How IT analyst firms can learn from investment bank research pricing models
Gideon Gartner has just posted a great article titled Advisory Industry, a future redesign: the “Payment” Model, in which he draws on investment banking research pricing as a model for IT analysts and their clients. Gideon writes:
So in the Wall Street model The buy-side “analysts” will work closely with their most helpful and favorite sell side analysts, and buy-side “portfolio managers” will work with sell-side salespeople who funnel ideas and information from their research departments to the buy-side clients. During the year, when investment issues arise (many dozens of times each day), the BofA money managers and staff analysts will call several(!) appropriate sell-side analysts, and may even effectively triangulate among them until a level of understanding an issue, or a decision to buy or sell stocks or other investing instruments with traders, can be reached.
Not until the end of the year do the buy side money managers and analysts “vote” for those individual sell-side analysts and salespeople who were most helpful and influential during the past twelve months; and when this process is completed and the numbers added up, the decision is made as to the percentage of trading volume (e.g. money) to be generated for each of the brokerage ?rms for the next year! Thus the compensation will vary somewhat each year based upon trading volumes and perceived relative performance. Most important perhaps, new sell-side firms and analysts are added to the list since innovative and effective research and interactions will be recognized! (the sell-side firm will have sent all its research, and its analysts will accept phone calls hoping or expecting that content and interactions will be recognized and therefore compensated for their value).
He wraps up:
My conclusion is that if the Advisory Industry were to shift from annual contracts to end-of-year payments based upon evaluation of sell-side firms’ relative level of prior assistance, then the buy-side which in making decisions must deal with hundreds of IT niches, would benefit from its broader choice of appropriate and available analysts.

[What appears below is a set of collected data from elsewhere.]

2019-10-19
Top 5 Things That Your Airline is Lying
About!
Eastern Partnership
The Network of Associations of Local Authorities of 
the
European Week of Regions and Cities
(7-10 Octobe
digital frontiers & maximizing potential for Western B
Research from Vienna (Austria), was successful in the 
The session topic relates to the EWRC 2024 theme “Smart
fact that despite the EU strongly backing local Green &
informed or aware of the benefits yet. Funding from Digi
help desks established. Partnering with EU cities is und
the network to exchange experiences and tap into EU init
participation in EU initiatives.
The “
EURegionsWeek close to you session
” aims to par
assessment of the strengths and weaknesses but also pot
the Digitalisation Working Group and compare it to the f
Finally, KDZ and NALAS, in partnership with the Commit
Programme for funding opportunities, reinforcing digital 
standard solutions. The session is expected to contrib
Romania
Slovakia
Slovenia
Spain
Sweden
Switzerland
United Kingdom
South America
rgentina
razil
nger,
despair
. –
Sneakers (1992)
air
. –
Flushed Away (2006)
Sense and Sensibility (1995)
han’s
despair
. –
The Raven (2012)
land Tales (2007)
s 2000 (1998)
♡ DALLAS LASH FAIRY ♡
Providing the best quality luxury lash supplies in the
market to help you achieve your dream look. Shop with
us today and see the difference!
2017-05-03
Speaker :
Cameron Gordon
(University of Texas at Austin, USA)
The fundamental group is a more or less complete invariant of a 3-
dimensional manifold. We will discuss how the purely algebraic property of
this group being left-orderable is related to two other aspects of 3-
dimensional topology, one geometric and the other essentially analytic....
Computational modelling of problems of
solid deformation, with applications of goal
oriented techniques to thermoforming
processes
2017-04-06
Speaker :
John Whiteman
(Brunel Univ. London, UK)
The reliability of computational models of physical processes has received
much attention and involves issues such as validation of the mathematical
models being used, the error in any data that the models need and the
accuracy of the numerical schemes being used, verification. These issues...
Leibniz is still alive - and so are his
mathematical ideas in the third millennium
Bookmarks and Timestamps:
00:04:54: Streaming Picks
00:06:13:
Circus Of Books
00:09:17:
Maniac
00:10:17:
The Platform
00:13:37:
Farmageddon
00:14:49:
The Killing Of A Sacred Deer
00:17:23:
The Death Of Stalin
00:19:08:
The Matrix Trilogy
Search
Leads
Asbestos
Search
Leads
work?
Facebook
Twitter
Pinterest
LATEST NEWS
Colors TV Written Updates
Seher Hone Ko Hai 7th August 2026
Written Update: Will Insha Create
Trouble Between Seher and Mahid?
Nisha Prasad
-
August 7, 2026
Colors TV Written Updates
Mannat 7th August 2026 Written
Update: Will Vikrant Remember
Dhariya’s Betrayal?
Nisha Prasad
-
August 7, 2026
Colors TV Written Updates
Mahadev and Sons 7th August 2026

There are some great comments on the article, and given this is something I’ve looked at for a long time, I had to add my own:
Very interesting Gideon!
Coming out of my role as Global Director – Capital Markets at Thomson Financial, I closely tracked the rise of the sell-side research ratings systems in the late 1990s, writing about them in my book Developing Knowledge-Based Client Relationships. I wanted to dig into this unique method for valuing and paying for content.
There was no payment for research at the time, only for transactions. However if the buy-side firms did not value the research, and allocate transactions to the firm on their panel that produced the best research, there would be no incentive to provide research. The buy-side firms wanted there to be a clear link between how they allocated transactions and the quality of research. However it is important to note that the rating mechanisms often favored custom research, conversations with analysts, and timely information rather than access to the printed research that everyone else had access to.
Then a whole array of factors shifted the industry, not least the rise of hedge funds as the most profitable clients, with their total disinterest in sell-side research.
Relating this model to IT research is difficult. There are no associated transaction fees, except for IT products and services, and any tie with vendors cast doubt on the independence of content. A stock or interest-rate spread trade is vendor-neutral, IT strategies often are not.
Voting on relative quality of research requires seeing it all. There are currently few analyst firms that would be willing to give all their research to a key client, on the basis that the key client would decide on the value it perceived at the end of the process.
So while a few lead clients could adopt this kind of model and convince their analysts to play, it is hard to see how there could be a broader-based adoption of these models. Which means that the problem of smaller and niche players not getting the recognition they deserve will remain.
Cost of sales is one key reason why analyst firms will remain significantly aggregated, despite many of the pressures pushing outwards mentioned by Ray Wang above.
In any case, a great analogy, food for thought, and hopefully a stimulus for new models in analyst remuneration.
What do you think? How can the IT research and analysis industry find new pricing models that increase the quality and value of the industry?